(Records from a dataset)

↓

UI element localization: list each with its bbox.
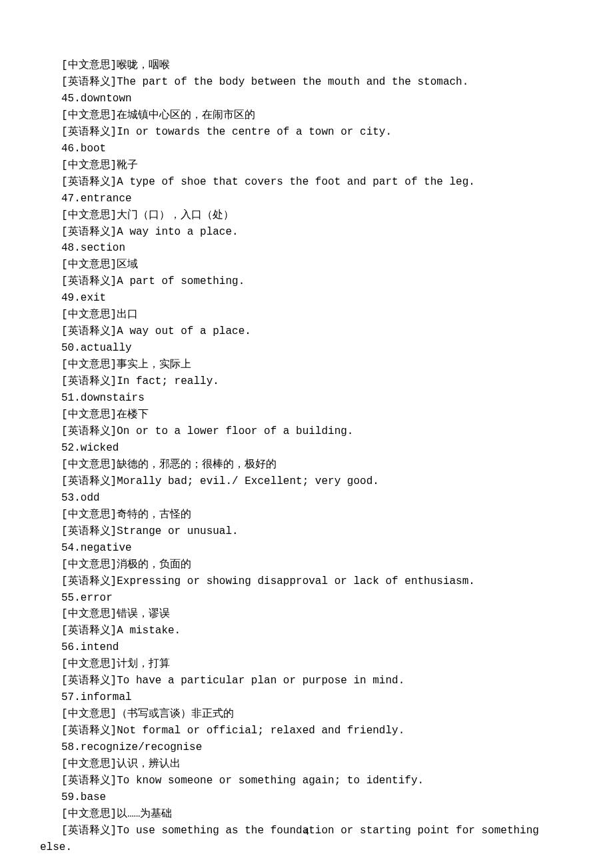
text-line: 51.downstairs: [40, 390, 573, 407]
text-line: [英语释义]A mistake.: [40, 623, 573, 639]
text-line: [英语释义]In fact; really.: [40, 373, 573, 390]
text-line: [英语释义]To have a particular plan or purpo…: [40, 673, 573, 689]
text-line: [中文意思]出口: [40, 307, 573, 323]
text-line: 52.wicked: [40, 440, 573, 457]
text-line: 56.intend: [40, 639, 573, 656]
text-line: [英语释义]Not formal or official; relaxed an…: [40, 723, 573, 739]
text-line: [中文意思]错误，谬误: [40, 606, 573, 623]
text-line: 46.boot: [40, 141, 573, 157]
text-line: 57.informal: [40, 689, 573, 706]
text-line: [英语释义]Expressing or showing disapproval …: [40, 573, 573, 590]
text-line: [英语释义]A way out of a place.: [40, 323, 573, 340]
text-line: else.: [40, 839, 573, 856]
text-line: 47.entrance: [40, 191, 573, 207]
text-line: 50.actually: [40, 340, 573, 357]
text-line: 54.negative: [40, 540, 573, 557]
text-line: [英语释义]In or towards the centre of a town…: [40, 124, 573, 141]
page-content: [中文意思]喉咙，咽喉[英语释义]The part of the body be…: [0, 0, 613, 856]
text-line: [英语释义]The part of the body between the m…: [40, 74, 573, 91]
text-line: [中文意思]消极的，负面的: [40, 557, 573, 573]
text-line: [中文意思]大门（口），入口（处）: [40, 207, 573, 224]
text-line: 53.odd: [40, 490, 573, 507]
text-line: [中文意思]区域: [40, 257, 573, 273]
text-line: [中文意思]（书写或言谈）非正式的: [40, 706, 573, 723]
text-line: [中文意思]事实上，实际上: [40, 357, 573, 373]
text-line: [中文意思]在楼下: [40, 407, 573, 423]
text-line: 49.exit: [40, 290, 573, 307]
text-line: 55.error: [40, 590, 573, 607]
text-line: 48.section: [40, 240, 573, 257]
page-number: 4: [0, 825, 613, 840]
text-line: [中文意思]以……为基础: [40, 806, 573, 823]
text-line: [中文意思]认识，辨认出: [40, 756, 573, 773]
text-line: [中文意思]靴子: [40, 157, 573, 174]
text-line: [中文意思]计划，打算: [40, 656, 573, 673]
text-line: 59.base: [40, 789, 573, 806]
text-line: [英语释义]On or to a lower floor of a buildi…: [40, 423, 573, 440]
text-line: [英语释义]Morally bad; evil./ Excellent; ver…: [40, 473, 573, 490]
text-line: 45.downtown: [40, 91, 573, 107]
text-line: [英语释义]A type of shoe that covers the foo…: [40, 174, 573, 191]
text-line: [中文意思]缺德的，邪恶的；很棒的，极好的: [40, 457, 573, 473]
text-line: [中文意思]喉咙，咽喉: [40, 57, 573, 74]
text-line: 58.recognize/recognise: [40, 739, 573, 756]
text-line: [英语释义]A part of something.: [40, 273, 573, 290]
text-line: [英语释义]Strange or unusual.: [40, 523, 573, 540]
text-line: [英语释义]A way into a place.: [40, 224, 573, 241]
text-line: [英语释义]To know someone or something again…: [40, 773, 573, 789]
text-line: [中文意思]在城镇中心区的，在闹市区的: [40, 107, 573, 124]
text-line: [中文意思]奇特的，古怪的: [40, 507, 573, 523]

↑

Pick out, from the lines above, every one that contains the string "page".

page-content: [中文意思]喉咙，咽喉[英语释义]The part of the body be…: [0, 0, 613, 856]
page-number: 4: [0, 825, 613, 840]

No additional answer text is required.